Card game probability with simultaneous drawing From a usual deck of 52 cards we draw 10 cards simultaneously (thus no replacement). What is the probability to have 5 diamonds and a queen?
My attempt: the cardinality of all 10 card possibilities is: $52 \choose 10$. The probability of picking a queen is $4/52$ and the probability of picking 5 diamonds is $13 \choose 5$, finally $36 \choose 4$ ways of picking the last 4 cards. Overall we have then: 
$$P=\frac{4/52 * {13 \choose 5} * {36 \choose 4}}{52 \choose 10} = \frac{891}{2417116}$$
Is this correct?
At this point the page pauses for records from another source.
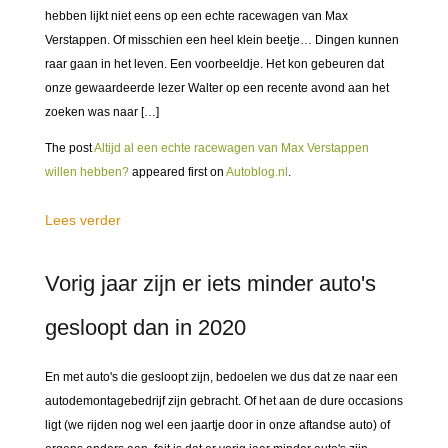
hebben lijkt niet eens op een echte racewagen van Max
Verstappen. Of misschien een heel klein beetje… Dingen kunnen
raar gaan in het leven. Een voorbeeldje. Het kon gebeuren dat
onze gewaardeerde lezer Walter op een recente avond aan het
zoeken was naar […]
The post
Altijd al een echte racewagen van Max Verstappen
willen hebben?
appeared first on
Autoblog.nl
.
Lees verder
Vorig jaar zijn er iets minder auto's
gesloopt dan in 2020
En met auto's die gesloopt zijn, bedoelen we dus dat ze naar een
autodemontagebedrijf zijn gebracht. Of het aan de dure occasions
ligt (we rijden nog wel een jaartje door in onze aftandse auto) of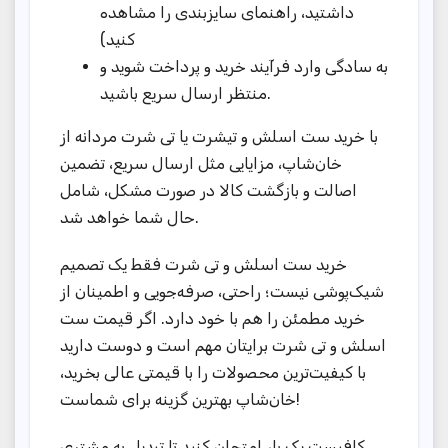
داشتید، راهنمای سایزبندی را مشاهده
کنید)
به سادگی وارد فرآیند خرید و پرداخت شوید و
منتظر ارسال سریع باشید.
با خرید ست اسلش و تیشرت یا تی شرت مردانه از
خان‌شاپ، مزایایی مثل ارسال سریع، تضمین
اصالت و بازگشت کالا در صورت مشکل، شامل
حال شما خواهد شد.
خرید ست اسلش و تی شرت فقط یک تصمیم
شیک‌پوشی نیست؛ راحتی، صرفه‌جویی و اطمینان از
خرید مطمئن را هم با خود دارد. اگر قیمت ست
اسلش و تی شرت برایتان مهم است و دوست دارید
با کیفیت‌ترین محصولات را با قیمتی عالی بخرید،
خان‌شاپ بهترین گزینه برای شماست!
کافیست یک بار امتحان کنید تا تبدیل به مشتری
Have I mis-counted something due to the fact that among the 5 diamonds the queen of diamond could have already occured (and thus satisfied the queen condition as well)?
I'm having some difficulties as to how translate such questions in terms of union or intersection of simpler events, any help would be much appreciated.
 A: If I call $D$ the random variable to have some number of diamonds in the hand (ten cards) and $Q$ the random variable to have some number of queen in the hand the probability that I want is
$$\Pr[D=5\cap Q=1]$$
We have two different kind of hands for this situation and $D$ and $Q$ are not independent
$$\Pr[D=5\cap Q=1]=\begin{cases}\binom{12}{5}\binom{3}{1}\binom{52-16}{4}\binom{52}{10}^{-1},\ &\text{ if the queen is not diamond}\\\binom{12}{4}\binom{1}{1}\binom{52-16}{5}\binom{52}{10}^{-1},\ &\text{ if the queen is diamond}\end{cases}$$
Add the two cases to have the probability that you want
A: The likelihood of getting exactly k diamonds in ten cards is ${{13 \choose k}*{39 \choose 10-k}\over {52 \choose 10}}$.
The odds of getting at least one queen are not independent of the number of diamonds. (For example, if you have 13 diamonds you are sure to have a queen.) Rather, if you have k diamonds, the likelihood that none of them are the queen is ${(13-k)\over 13}$, while the likelihood of the non-diamonds all being non-queen is ${36!/(26+k)!\over 39!/(29+k)!}$.  Therefore, the likelihood of having at least one queen given k diamonds is 1 - ${(13-k)\over 13}*{36!/(26+k)!\over 39!/(29+k)!}$
That being said, the likelihood of getting at least 5 diamonds and at least one queen is $$\sum_{k=5}^{13} {{13 \choose k}*{39 \choose 10-k}\over {52 \choose 10}}*\left(1 - {(13-k)\over 13}*{36!/(26+k)!\over 39!/(29+k)!}\right)$$